The Board observes that the Veteran’s claims for service connection for lung cancer and a respiratory disorder other than lung cancer, including as secondary to Agent Orange, were denied. However, no medical opinion as to whether the Veteran’s squamous cell carcinoma of the throat is related to his service, including secondary Agent Orange exposure, has been obtained. See 38 U.S.C.A. § 1113(b); 38 C.F.R. § 3.304(d) (the availability of service connection on a presumptive basis does not preclude consideration of service connection on a direct basis). Accordingly, the Board finds that a VA opinion is necessary to determine whether the Veteran’s death was caused by his service. Wood v. Peake, 520 F.3d 1345, 1347 (Fed. Cir. 2008); DeLaRosa v. Peake, 515 F.3d 1319, 1322 (Fed. Cir. 2008).

Accordingly, the case is REMANDED for the following action:

1. The AOJ should contact the appellant and request that she submit any outstanding clinical records for the Veteran dating prior to his death. She should be informed that, in the alternative, she may provide the names and addresses of any health care providers who provided treatment with authorization for VA to obtain such evidence on her behalf.

If any of the records requested are unavailable, the AOJ should clearly document the claims file.

2. After completion of the above development, the AOJ should forward the claims file to a VA examiner. The examiner should review the claims folder and documents contained in the electronic claims folder. The examiner is requested to provide the following opinion:

a) The VA examiner should indicate whether it is at least as likely as not (i.e. a 50 percent probability or more) that the Veteran’s service, including his presumed exposure to Agent Orange, caused or materially contributed to the Veteran’s death from throat cancer.

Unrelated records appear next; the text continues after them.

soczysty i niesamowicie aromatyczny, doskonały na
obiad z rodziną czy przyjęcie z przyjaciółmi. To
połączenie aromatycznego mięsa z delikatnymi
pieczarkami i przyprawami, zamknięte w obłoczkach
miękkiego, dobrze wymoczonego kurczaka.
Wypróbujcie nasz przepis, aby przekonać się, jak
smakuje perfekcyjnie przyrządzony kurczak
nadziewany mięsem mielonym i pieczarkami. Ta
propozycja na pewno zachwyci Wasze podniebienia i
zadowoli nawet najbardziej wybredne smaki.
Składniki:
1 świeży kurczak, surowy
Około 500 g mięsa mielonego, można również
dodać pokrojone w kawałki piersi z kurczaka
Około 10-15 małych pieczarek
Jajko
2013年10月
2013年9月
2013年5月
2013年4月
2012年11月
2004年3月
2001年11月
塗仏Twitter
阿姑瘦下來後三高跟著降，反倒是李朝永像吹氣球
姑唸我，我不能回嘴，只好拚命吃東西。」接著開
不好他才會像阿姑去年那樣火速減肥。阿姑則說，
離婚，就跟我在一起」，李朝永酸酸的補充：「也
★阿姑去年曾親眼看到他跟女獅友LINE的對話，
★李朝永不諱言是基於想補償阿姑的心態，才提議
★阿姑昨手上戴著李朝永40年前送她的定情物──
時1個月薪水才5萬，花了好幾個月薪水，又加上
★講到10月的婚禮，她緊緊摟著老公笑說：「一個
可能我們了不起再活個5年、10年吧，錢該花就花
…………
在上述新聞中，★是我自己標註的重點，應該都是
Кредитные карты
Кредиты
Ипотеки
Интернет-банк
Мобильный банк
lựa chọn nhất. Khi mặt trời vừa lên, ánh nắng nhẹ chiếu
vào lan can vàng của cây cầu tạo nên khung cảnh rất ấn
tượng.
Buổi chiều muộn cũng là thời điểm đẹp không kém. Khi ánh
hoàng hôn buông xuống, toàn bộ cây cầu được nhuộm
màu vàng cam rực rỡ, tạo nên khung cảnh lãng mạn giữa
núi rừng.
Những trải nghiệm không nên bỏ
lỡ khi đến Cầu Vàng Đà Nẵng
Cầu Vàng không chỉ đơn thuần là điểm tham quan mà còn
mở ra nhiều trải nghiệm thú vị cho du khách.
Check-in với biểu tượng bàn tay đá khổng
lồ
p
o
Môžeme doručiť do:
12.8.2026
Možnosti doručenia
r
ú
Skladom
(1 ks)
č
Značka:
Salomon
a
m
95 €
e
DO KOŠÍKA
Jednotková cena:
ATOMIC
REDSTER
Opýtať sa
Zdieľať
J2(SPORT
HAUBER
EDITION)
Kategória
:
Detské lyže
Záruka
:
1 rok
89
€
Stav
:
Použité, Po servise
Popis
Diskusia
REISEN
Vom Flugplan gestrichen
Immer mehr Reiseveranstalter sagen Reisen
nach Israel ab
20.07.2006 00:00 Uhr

b) The examiner should indicate whether it is at least as likely as not (50 percent probability or more) that the Veteran’s service-connected disabilities contributed substantially or materially to his death.

A complete rationale for any opinions expressed must be provided.

3. When the development requested has been completed, review the case on the basis of additional evidence. The RO must consider all of the evidence received since the Board’s June 2016 remand.

If any benefit sought is not granted, the appellant should be furnished a supplemental statement of the case (SSOC) and be afforded a reasonable opportunity to respond before the record is returned to the Board for further review.

The appellant has the right to submit additional evidence and argument on the matters the Board has remanded. Kutscherousky v. West, 12 Vet. App. 369 (1999).

This claim must be afforded expeditious treatment. The law requires that all claims that are remanded by the Board of Veterans’ Appeals or by the United States Court of Appeals for Veterans Claims for additional development or other appropriate action must be handled in an expeditious manner. See 38 U.S.C.A. §§ 5109B, 7112 (West 2014).

_________________________________________________
ROBERT C. SCHARNBERGER
Veterans Law Judge, Board of Veterans’ Appeals

Under 38 U.S.C.A. § 7252 (West 2014), only a decision of the Board of Veterans’ Appeals is appealable to the United States Court of Appeals for Veterans Claims. This remand is in the nature of a preliminary order and does not constitute a decision of the Board on the merits of your appeal. 38 C.F.R. § 20.1100(b) (2016).